Seriously Patty, Hud had good advice; the best is that You have the boat hauled, moved as far inland as possible (in the boatyard) and set on stands...if You have insurance
they'll usually pay half that fee or more (some pay it ALL; it's CHEAP
"insurance" also if You have none) while asking the yard to secure it To The Ground(no kidding). If "Bill" or any of our other now wide open hurricane season tropical events
decide to head
Your way, move early...make arrangements "now", in advance and go to the local yardmaster & give them a deposit to guarantee attention when the time is "right"(albeit 'wrong')as a thousand other things will be important then, and a thousand other "bigger" boats will be in front of You, and the mind of the yardmaster. They only have so much space, and stands, and TIME.

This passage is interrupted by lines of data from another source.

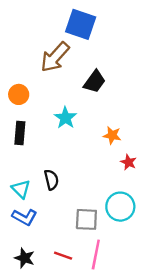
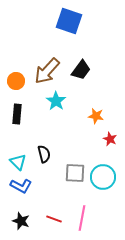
brown arrow: (55, 57) -> (47, 71), moved
gray square: (86, 219) -> (75, 173), moved

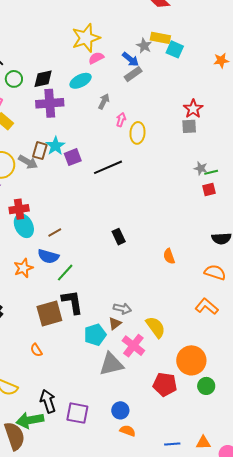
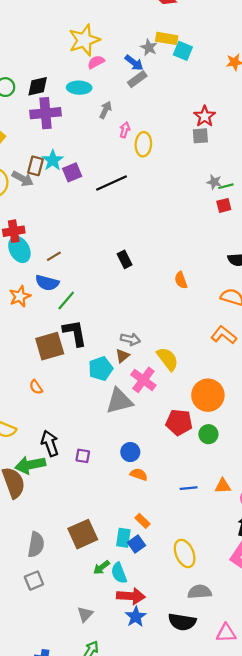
cyan ellipse: (81, 81) -> (79, 88), turned 30
green circle: (206, 386) -> (208, 434), moved
purple square: (77, 413) -> (83, 456), size x0.6

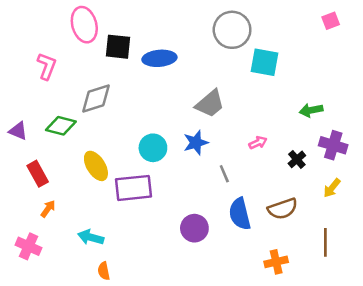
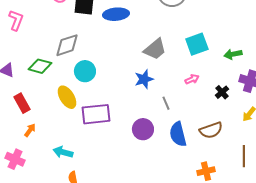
cyan square: (264, 62) -> (197, 44), moved, turned -30
pink L-shape: (47, 66) -> (16, 20), moved
cyan circle: (153, 148) -> (85, 71), moved
purple circle: (194, 228) -> (143, 129), moved

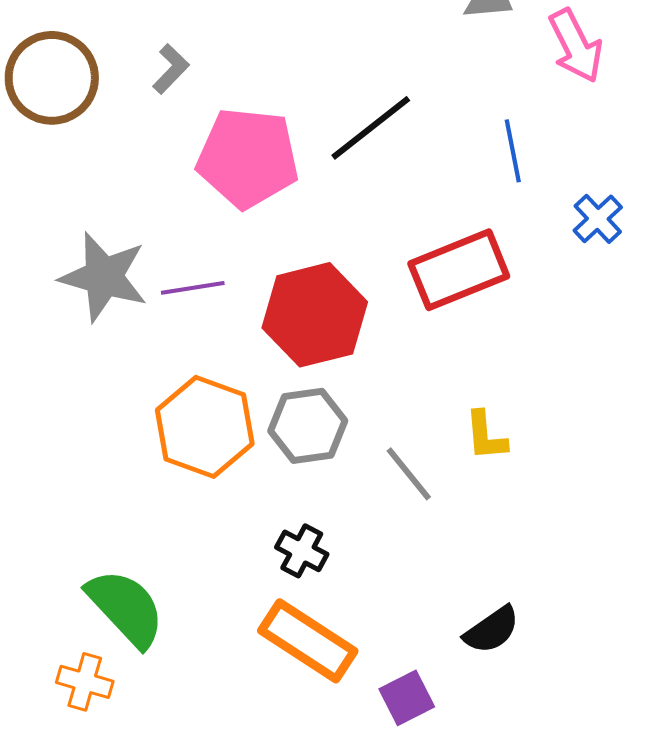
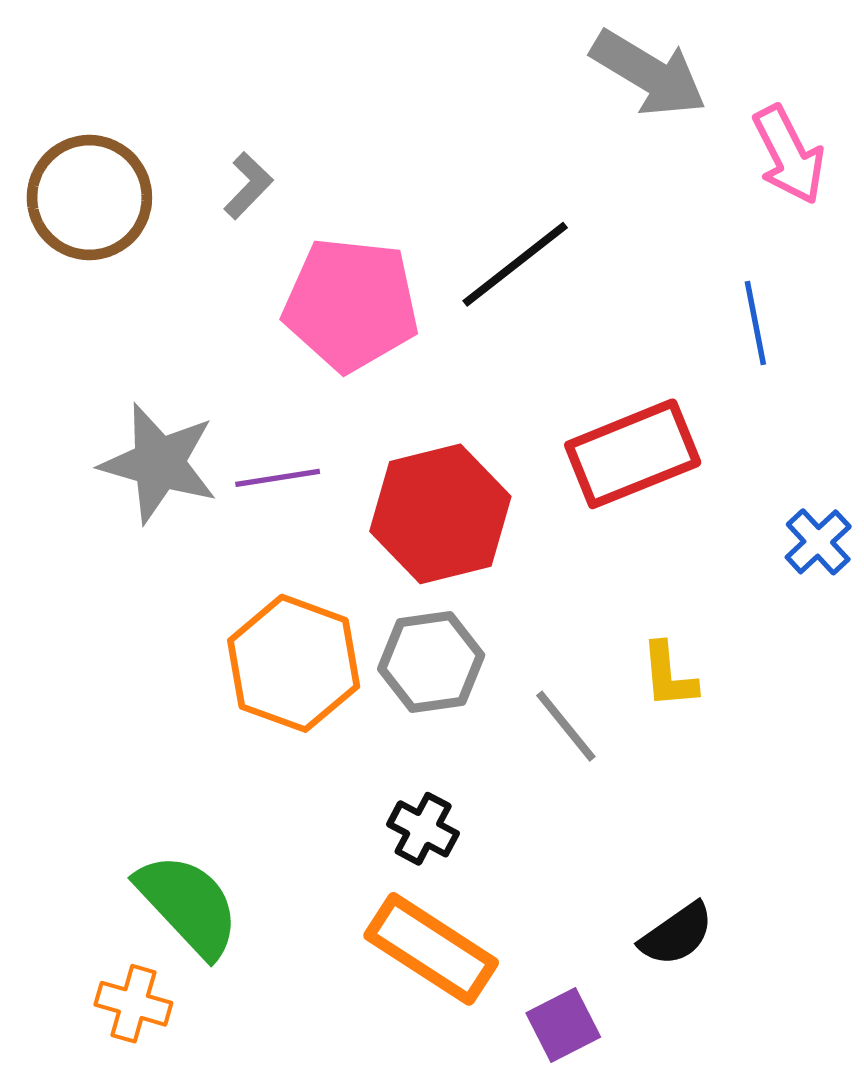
blue line: (513, 151) -> (755, 323), moved
blue cross: (598, 219) -> (818, 542), moved

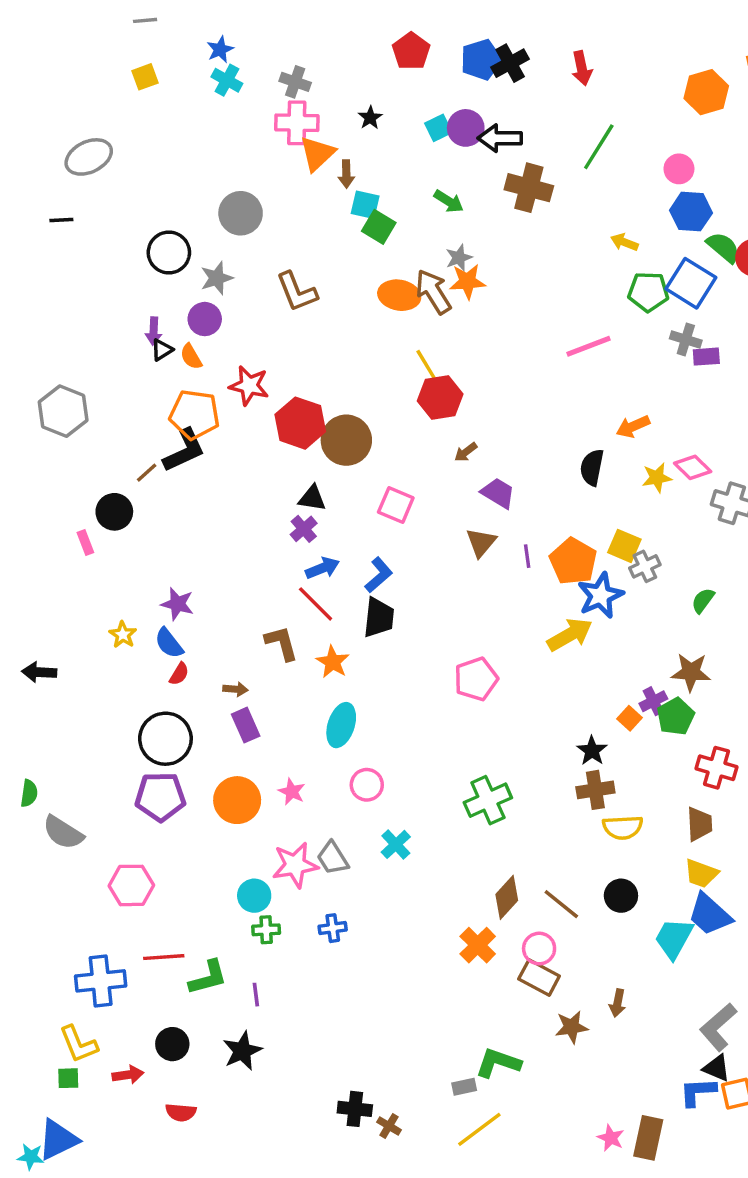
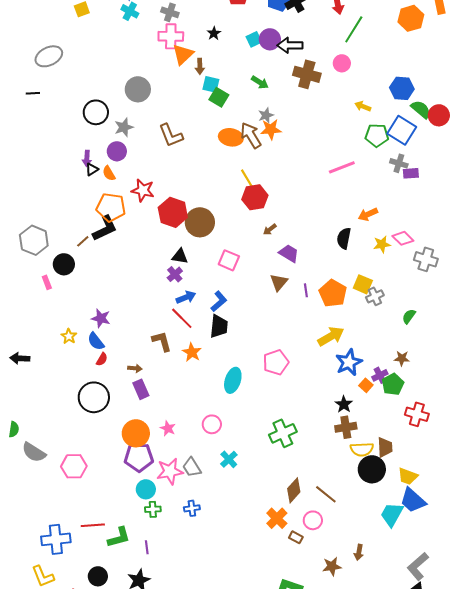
green line: (599, 147) -> (354, 29), moved
pink circle: (679, 169) -> (342, 63), moved
gray hexagon: (63, 411) -> (34, 240), moved
blue star: (601, 595) -> (349, 362), moved
brown star: (691, 672) -> (402, 358), size x0.7
cyan ellipse: (341, 725) -> (233, 380), moved
purple pentagon: (160, 797) -> (139, 457), moved
brown trapezoid: (699, 824) -> (385, 447), moved
pink hexagon: (131, 885) -> (74, 466), moved
black circle: (621, 896) -> (372, 469), moved, size x1.4
brown rectangle: (539, 978) -> (296, 537), moved, size x0.6

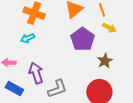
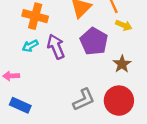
purple arrow: (36, 73) -> (56, 47), moved
gray L-shape: (57, 89) -> (84, 100), moved

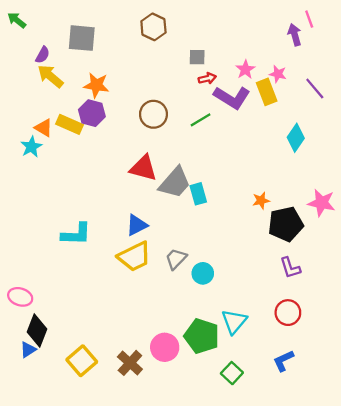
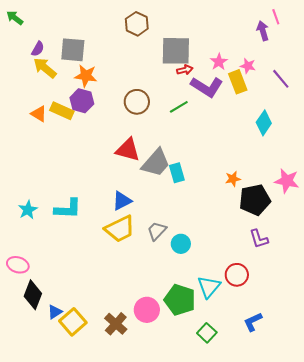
gray square: (82, 38) -> (73, 50), moved
gray square: (197, 57) -> (176, 51), size x2.0
cyan star: (31, 147) -> (28, 210), moved
red circle: (288, 313) -> (237, 275), moved
blue triangle: (28, 350) -> (55, 312), moved

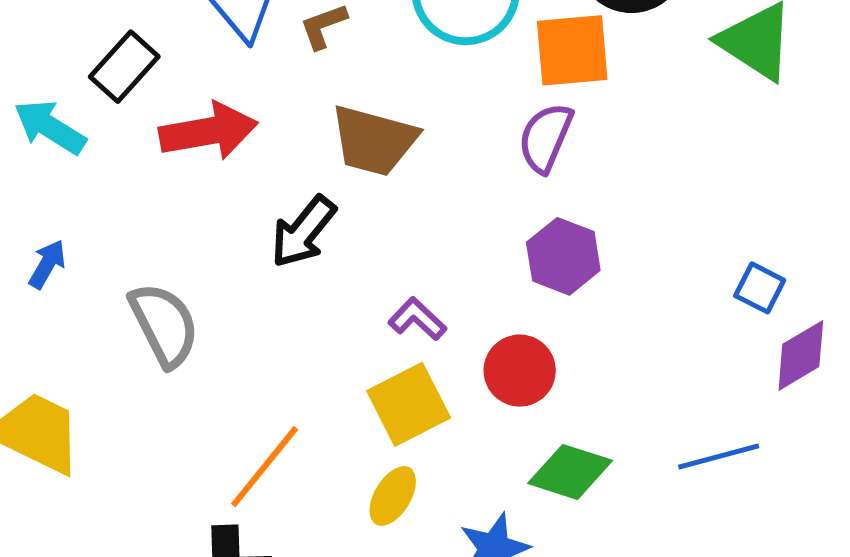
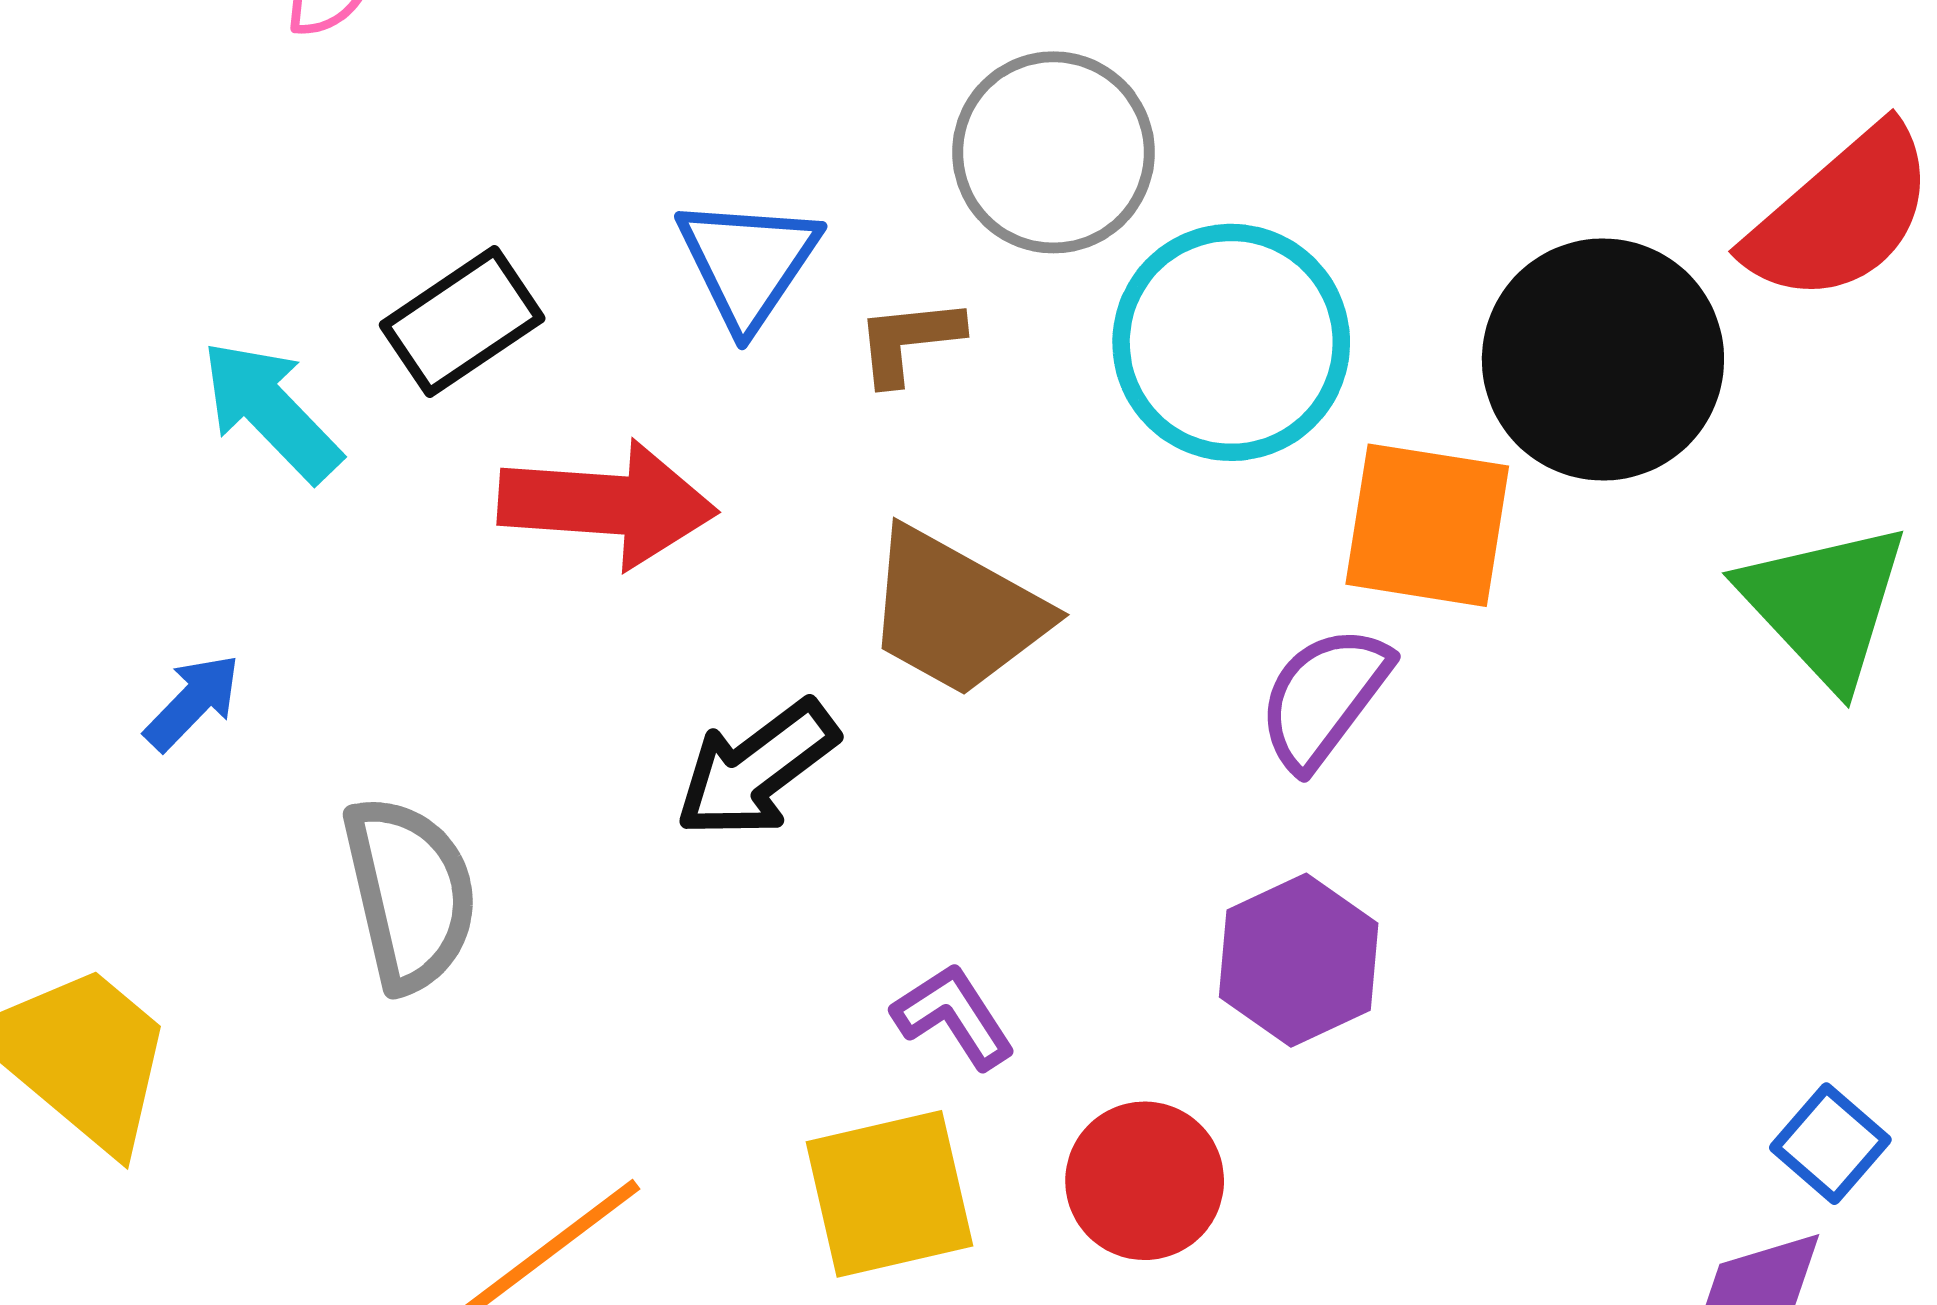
blue square: (760, 288) -> (1830, 1144), moved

*Be SURE to REMOVE the sending Unit for depth sounder
meter, or if You had neither, open the seacock (valve thru the hull) under the galley
sink and REMOVE THE HOSE FROM THE SINK TO IT, THEN OPEN THAT VALVE! Until You've experienced 38" of rain in 6 hours, well, no one can imagine that much rain. Your cockpit
scuppers(drains) often get clogged from blowing trash/debris and Your cockpit
fills like a big funnel dumping the water
in to the interior
of the boat. KNOWING It Can and Will get water
in there and already having a "Drain" open for it to run right back out
prevents any castrophes.*
Anybody on the Gulf Coast
, Southeast Coast will tell You this was excellent advice; he(or she) who hesitates...loses everything
. You'll sleep better while that rain and wind pounds the roof and windows at the house (hopefully inland) as well.
Glad Your problems both
worked out...I'd still have a knowledgeable person lay their eyeballs on that masthead and sheaves before leaving sight of land. Ideally connect with someone else locally who Owns a Similar Hunter
27 and buy them Lunch for a afternoon of "education". Most folks would be glad to share their knowledge...best "lunchmoney" You'll spend this year!
From now until the end of November...Keep an eye on the Weather
Underground, or NOAA (last 2 online only) at least TWICE a day. Claudette is a classic example of how things can change in 12 hours (even in New Jersey).